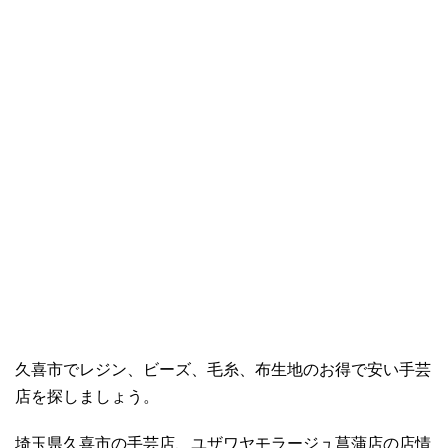
久喜市でレジン、ビーズ、毛糸、布生地のお得で安い手芸
店を探しましょう。
埼玉県久喜市の手芸店、ユザワヤモラージュ菖蒲店の店情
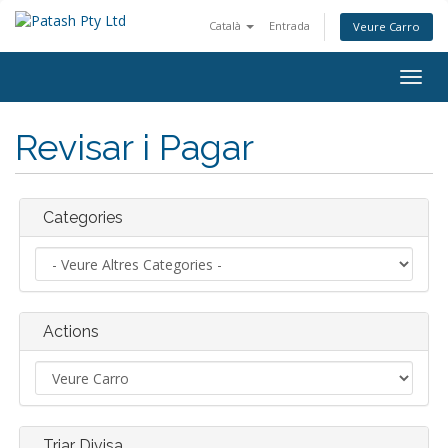
Català
Entrada
Veure Carro
Togg
navig
Revisar i Pagar
Categories
Actions
Triar Divisa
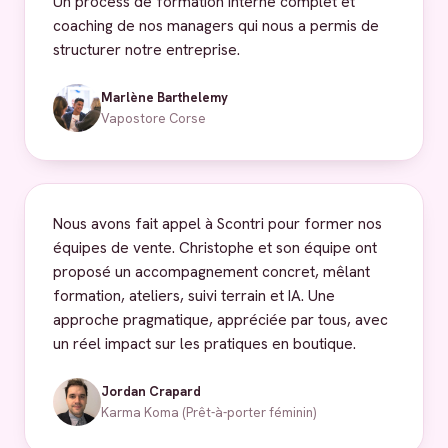
Un process de formation interne complet et
coaching de nos managers qui nous a permis de
structurer notre entreprise.
Marlène Barthelemy
Vapostore Corse
Nous avons fait appel à Scontri pour former nos
équipes de vente. Christophe et son équipe ont
proposé un accompagnement concret, mêlant
formation, ateliers, suivi terrain et IA. Une
approche pragmatique, appréciée par tous, avec
un réel impact sur les pratiques en boutique.
Jordan Crapard
Karma Koma (Prêt-à-porter féminin)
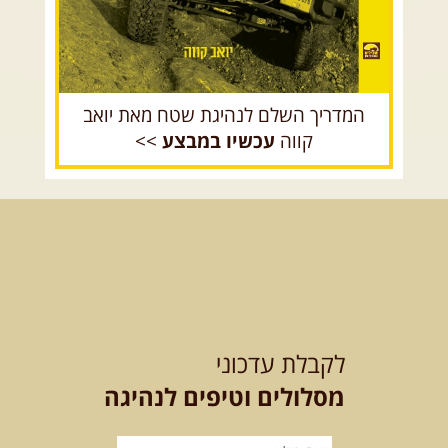
בחרנו לילה מיוחד לטיול מיוחד! השמיים יהיו נקיים, הכוכבים ...
[המשך]
14.08.2026
שישי
- מעיינות ואתגרים בצפון הרמה
מסלול חדש בצפון רמת הגולן בהובלת מדריך תושב האזור. המסלול ...
[המשך]
המדריך השלם לנהיגת שטח מאת יואב
לכל הטיולים
קווה
עכשיו במבצע
>>
.
מסעות בעולם
.
12-22.08.2026
- טיול ג'יפים קירגיסטאן – בעקבות הנוודים, דרך
השטח
מסע שטח לאחת המדינות הפראיות והמרגשות בעולם. קירגיסטאן היא לא ...
[המשך]
לקבלת עדכוני
26.08-02.09.2026
- גאורגיה, חבל סוונטי: מסע אל ארץ
מסלולים וטיפים לנהיגה
המגדלים של הקווקז
הקווקז הגבוה מחכה לכם: נתיבי שטח מרהיבים, פסגות מושלגות, אירוח ...
[המשך]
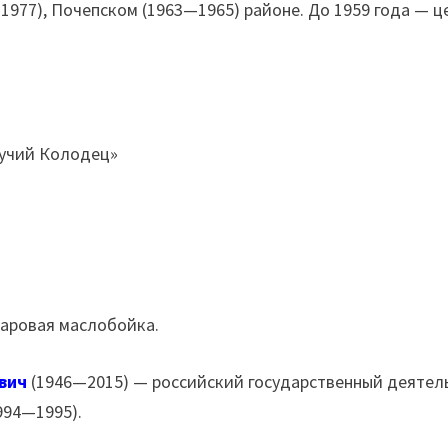
977), Почепском (1963—1965) районе. До 1959 года — ц
учий Колодец»
Паровая маслобойка.
вич
(1946—2015) — российский государственный деятель
994—1995).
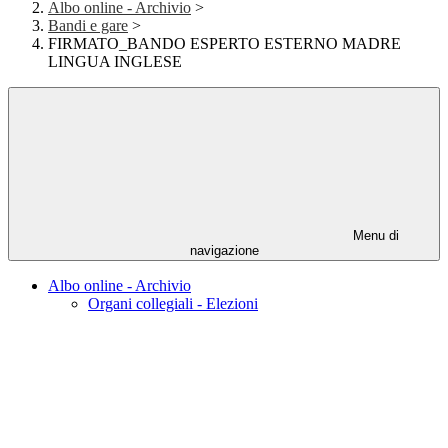
Albo online - Archivio
>
Bandi e gare
>
FIRMATO_BANDO ESPERTO ESTERNO MADRE
LINGUA INGLESE
Menu di
navigazione
Albo online - Archivio
Organi collegiali - Elezioni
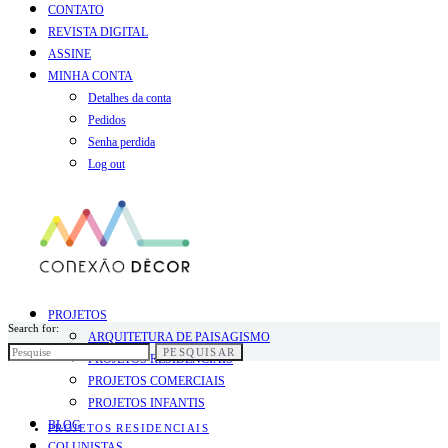
CONTATO
REVISTA DIGITAL
ASSINE
MINHA CONTA
Detalhes da conta
Pedidos
Senha perdida
Log out
PROJETOS
Search for:
ARQUITETURA DE PAISAGISMO
PESQUISAR
PROJETOS RESIDENCIAIS
PROJETOS COMERCIAIS
PROJETOS INFANTIS
BLOG
PROJETOS RESIDENCIAIS
COLUNISTAS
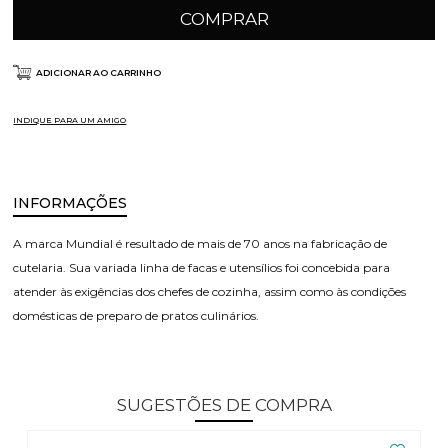
COMPRAR
ADICIONAR AO CARRINHO
INDIQUE PARA UM AMIGO
INFORMAÇÕES
A marca Mundial é resultado de mais de 70 anos na fabricação de
cutelaria. Sua variada linha de facas e utensílios foi concebida para
atender às exigências dos chefes de cozinha, assim como às condições
domésticas de preparo de pratos culinários.
SUGESTÕES DE COMPRA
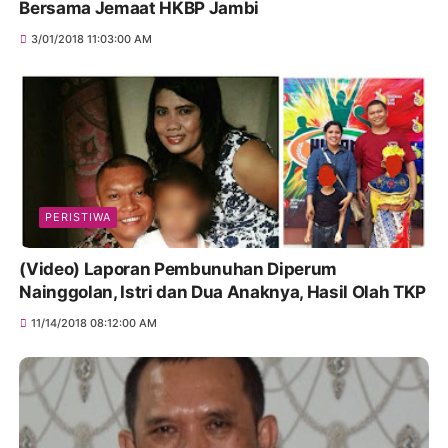
Bersama Jemaat HKBP Jambi
3/01/2018 11:03:00 AM
PERISTIWA
(Video) Laporan Pembunuhan Diperum
Nainggolan, Istri dan Dua Anaknya, Hasil Olah TKP
11/14/2018 08:12:00 AM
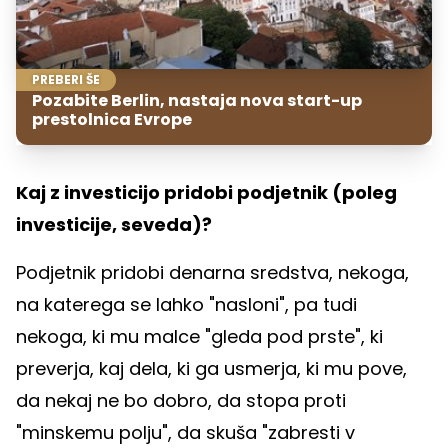
PREBERI ŠE
Pozabite Berlin, nastaja nova start-up
prestolnica Evrope
Kaj z investicijo pridobi podjetnik (poleg
investicije, seveda)?
Podjetnik pridobi denarna sredstva, nekoga,
na katerega se lahko "nasloni", pa tudi
nekoga, ki mu malce "gleda pod prste", ki
preverja, kaj dela, ki ga usmerja, ki mu pove,
da nekaj ne bo dobro, da stopa proti
"minskemu polju", da skuša "zabresti v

**WORK TO COMPLETE**
Your output should be the lines from the one with "מסע שטח לאחת" through the end of the listing, copied exactly and with the pictures left out.

**RESPONSE BOX**
מסע שטח לאחת המדינות הפראיות והמרגשות בעולם. קירגיסטאן היא לא ...
[המשך]
לקבלת עדכוני
26.08-02.09.2026
- גאורגיה, חבל סוונטי: מסע אל ארץ
מסלולים וטיפים לנהיגה
המגדלים של הקווקז
הקווקז הגבוה מחכה לכם: נתיבי שטח מרהיבים, פסגות מושלגות, אירוח ...
[המשך]
977), Почепском (1963—1965) районе. До 1959 года — ц
учий Колодец»
Паровая маслобойка.
вич
(1946—2015) — российский государственный деятель
994—1995).
Albo online - Archivio
>
Bandi e gare
>
FIRMATO_BANDO ESPERTO ESTERNO MADRE
LINGUA INGLESE
Menu di
navigazione
Albo online - Archivio
Organi collegiali - Elezioni
CONTATO
REVISTA DIGITAL
ASSINE
MINHA CONTA
Detalhes da conta
Pedidos
Senha perdida
Log out
PROJETOS
Search for:
ARQUITETURA DE PAISAGISMO
PESQUISAR
PROJETOS RESIDENCIAIS
PROJETOS COMERCIAIS
PROJETOS INFANTIS
BLOG
PROJETOS RESIDENCIAIS
COLUNISTAS
COMPRAR
ADICIONAR AO CARRINHO
INDIQUE PARA UM AMIGO
INFORMAÇÕES
A marca Mundial é resultado de mais de 70 anos na fabricação de
cutelaria. Sua variada linha de facas e utensílios foi concebida para
atender às exigências dos chefes de cozinha, assim como às condições
domésticas de preparo de pratos culinários.
SUGESTÕES DE COMPRA
Bersama Jemaat HKBP Jambi
3/01/2018 11:03:00 AM
PERISTIWA
(Video) Laporan Pembunuhan Diperum
Nainggolan, Istri dan Dua Anaknya, Hasil Olah TKP
11/14/2018 08:12:00 AM
PREBERI ŠE
Pozabite Berlin, nastaja nova start-up
prestolnica Evrope
Kaj z investicijo pridobi podjetnik (poleg
investicije, seveda)?
Podjetnik pridobi denarna sredstva, nekoga,
na katerega se lahko "nasloni", pa tudi
nekoga, ki mu malce "gleda pod prste", ki
preverja, kaj dela, ki ga usmerja, ki mu pove,
da nekaj ne bo dobro, da stopa proti
"minskemu polju", da skuša "zabresti v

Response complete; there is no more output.